### TRY IT
Only the lines from the first line of the data through the line containing "охлаждения двигателя. Данная" belong in the answer, transcribed exactly; pictures do not.

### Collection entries
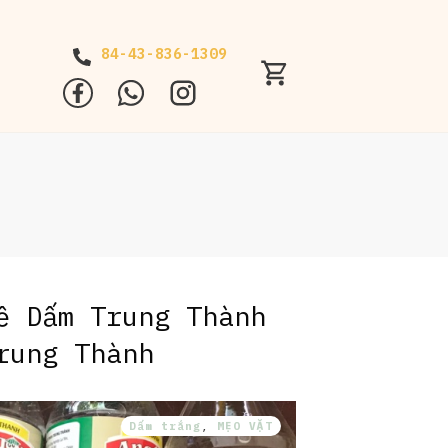
84-43-836-1309
ề Dấm Trung Thành
rung Thành
Dấm trắng
,
MẸO VẶT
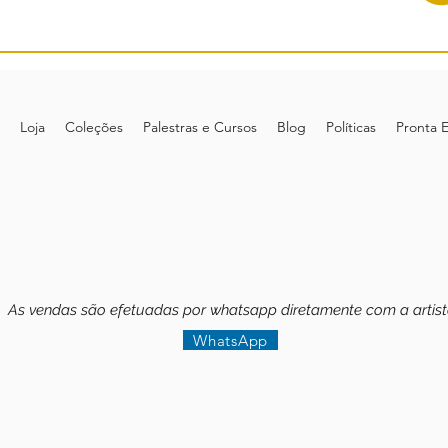
Loja
Coleções
Palestras e Cursos
Blog
Políticas
Pronta 
As vendas são efetuadas por whatsapp diretamente com a artis
WhatsApp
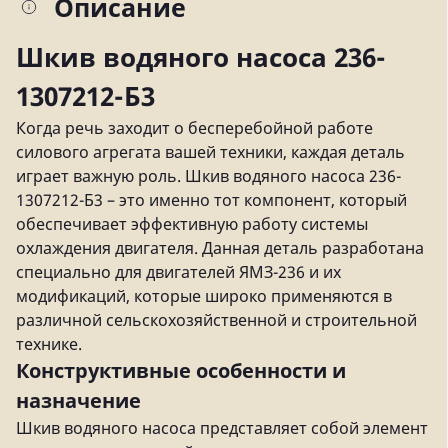
Описание
Шкив водяного насоса 236-
1307212-Б3
Когда речь заходит о бесперебойной работе
силового агрегата вашей техники, каждая деталь
играет важную роль. Шкив водяного насоса 236-
1307212-Б3 – это именно тот компонент, который
обеспечивает эффективную работу системы
охлаждения двигателя. Данная деталь разработана
специально для двигателей ЯМЗ-236 и их
модификаций, которые широко применяются в
различной сельскохозяйственной и строительной
технике.
Конструктивные особенности и
назначение
Шкив водяного насоса представляет собой элемент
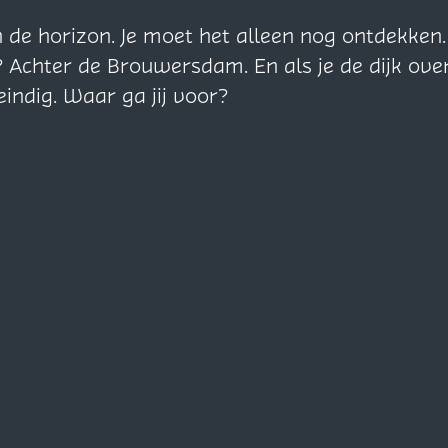
n de horizon. Je moet het alleen nog ontdekke
? Achter de Brouwersdam. En als je de dijk ove
eindig. Waar ga jij voor?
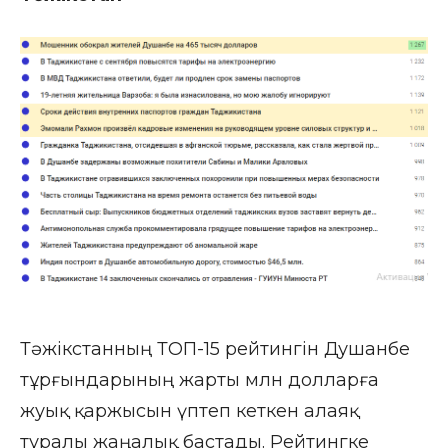
Тәжікстанның ТОП-15 рейтингін Душанбе
тұрғындарының жарты млн долларға
жуық қаржысын үптеп кеткен алаяқ
туралы жаңалық бастады. Рейтингке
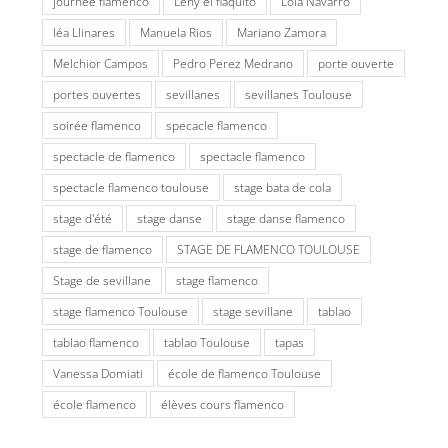
journée flamenco
Leny el flaquito
Lola Navarro
léa Llinares
Manuela Rios
Mariano Zamora
Melchior Campos
Pedro Perez Medrano
porte ouverte
portes ouvertes
sevillanes
sevillanes Toulouse
soirée flamenco
specacle flamenco
spectacle de flamenco
spectacle flamenco
spectacle flamenco toulouse
stage bata de cola
stage d'été
stage danse
stage danse flamenco
stage de flamenco
STAGE DE FLAMENCO TOULOUSE
Stage de sevillane
stage flamenco
stage flamenco Toulouse
stage sevillane
tablao
tablao flamenco
tablao Toulouse
tapas
Vanessa Domiati
école de flamenco Toulouse
école flamenco
élèves cours flamenco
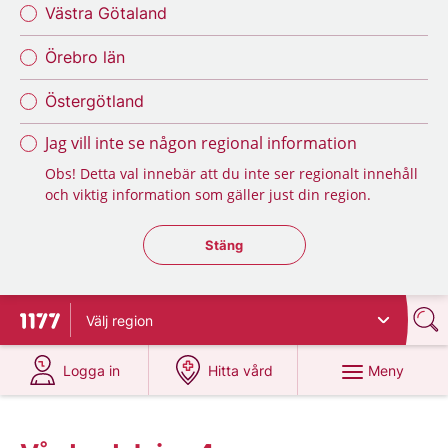
Västra Götaland
Örebro län
Östergötland
Jag vill inte se någon regional information
Obs! Detta val innebär att du inte ser regionalt innehåll
och viktig information som gäller just din region.
Stäng regionsväljaren
Stäng
Välj
region
Till startsidan för 1177
på 1177.se
på 1177.se
Meny
Logga in
Hitta vård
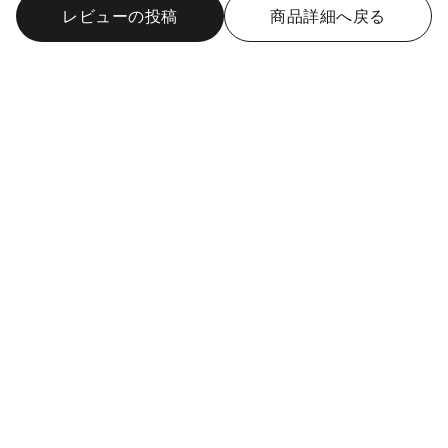
レビューの投稿
商品詳細へ戻る
購入カラー: 85 SILVER
ニットやＴシャツで胸元が寂しい時に重宝します。買ってよか
ったです。
鯛子さん
女性
神奈川県
報告
役に立った 1
おしゃれな雰囲気になる！
2025/11/17
購入カラー: 85 SILVER
クールなシルバーと少し縦長のハートモチーフが大人でもつけ
られそうと思い購入しました。 シンプルなセーターやトップス
に合わせるだけでおしゃれな雰囲気になります。 長さ調節がで
きるので着け外ししやすく、いろんなバリエーションで楽しめ
そうです。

### SOLUTION FOR THIS TASK
84-43-836-1309
ề Dấm Trung Thành
rung Thành
Dấm trắng
,
MẸO VẶT
Loja
Coleções
Palestras e Cursos
Blog
Políticas
Pronta 
As vendas são efetuadas por whatsapp diretamente com a artis
WhatsApp
Описание
Шкив водяного насоса 236-
1307212-Б3
Когда речь заходит о бесперебойной работе
силового агрегата вашей техники, каждая деталь
играет важную роль. Шкив водяного насоса 236-
1307212-Б3 – это именно тот компонент, который
обеспечивает эффективную работу системы
охлаждения двигателя. Данная деталь разработана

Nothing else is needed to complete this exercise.